Im Berufungsverfahren hatte das Gericht im vergangenen Jahr befunden, dass Sarkozys Team diese Kostengrenze mindestens um rund 20 Millionen Euro überschritten habe. Um die Mehrausgaben zu vertuschen, sollen Ausgaben durch ein System fiktiver Rechnungen von seiner Partei UMP - inzwischen in Les Républicains umbenannt - getarnt worden sein. Erfunden haben soll Sarkozy das System zwar nicht, aber wichtige Hinweise soll er ignoriert haben. Insgesamt wurde er zu einem Jahr Haft verurteilt, davon sechs Monate auf Bewährung.

Sarkozy hatte die Vorwürfe stets zurückgewiesen. Sein Anwalt Vincent Desry meinte: «Nicolas Sarkozy ist in Bezug auf das, was man ihm in diesem Fall vorwirft, vollkommen unschuldig.» Er habe keine Mittel gebunden und nicht gewusst, dass die Kostengrenze überschritten wurde.

Fußfessel und Gefängnisaufenthalt

Für den Altpräsidenten ist die Entscheidung eine weitere herbe Niederlage in seinem seit Jahren andauernden, verbitterten Kampf mit der französischen Justiz.
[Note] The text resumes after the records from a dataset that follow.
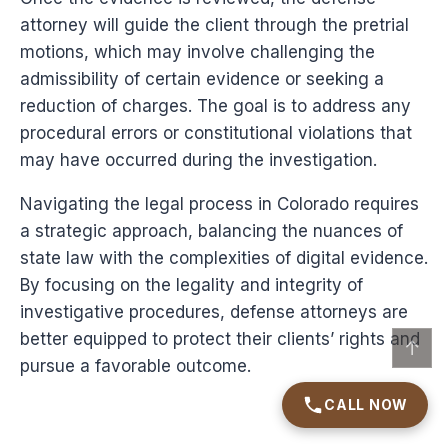
attorney will guide the client through the pretrial
motions, which may involve challenging the
admissibility of certain evidence or seeking a
reduction of charges. The goal is to address any
procedural errors or constitutional violations that
may have occurred during the investigation.
Navigating the legal process in Colorado requires
a strategic approach, balancing the nuances of
state law with the complexities of digital evidence.
By focusing on the legality and integrity of
investigative procedures, defense attorneys are
better equipped to protect their clients’ rights and
↑
pursue a favorable outcome.
CALL NOW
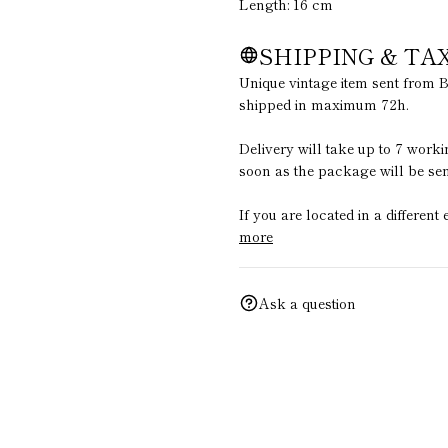
Length: 16 cm
SHIPPING & TA
Unique vintage item sent from B
shipped in maximum 72h.
Delivery will take up to 7 work
soon as the package will be sen
If you are located in a differen
more
Ask a question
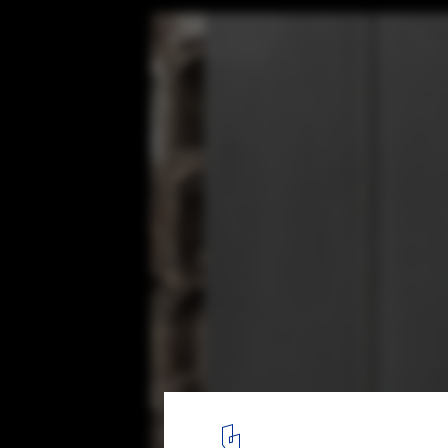
Mausoleum for Two / Cristian Yazigi
© Pablo Casals
5
/ 29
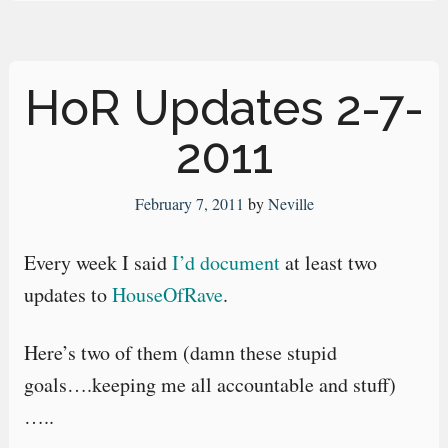
HoR Updates 2-7-
2011
February 7, 2011
by
Neville
Every week I said
I’d document
at least two
updates to
HouseOfRave
.
Here’s two of them (damn these stupid
goals….keeping me all accountable and stuff)
…..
Bereits Anfang des Jahres musste er rund drei Monate lang eine Fußfessel tragen. Die Strafe war wegen Bestechung und unerlaubter Einflussnahme verhängt worden - Vorwürfe, die Sarkozy stets bestritten hatte.

Und weil er sich für seinen Wahlkampf 2007 um Gelder aus Libyen bemüht haben soll, wanderte der einstige Star von Frankreichs bürgerlicher Rechten vor gut einem Monat zwischenzeitlich ins Gefängnis. Mittlerweile durfte der im Volksmund «Sarko» genannte Politiker seine Zelle unter Auflagen verlassen. Sarkozy stritt auch in diesem Fall alle Vorwürfe ab. Seine Verurteilung nannte er einen Skandal und ging in Berufung.

Sarkozy schon früher durch Skandale bekannt

Die einst schillernde Figur Sarkozy ist mit den mehrfachen Verurteilungen tief gefallen und gilt dennoch weiter als einflussreiche Stimme. Schon die Amtszeit des Konservativen im Élysée-Palast von 2007 bis 2012 war geprägt von Affären um reiche Freunde, maßlose Regierungsmitglieder und Vetternwirtschaft. Sarkozy verlor die Wiederwahl zum Präsidenten schließlich 2012 gegen den Sozialisten François Hollande. Fünf Jahre später scheiterte er im parteiinternen Auswahlverfahren für die Präsidentenwahl.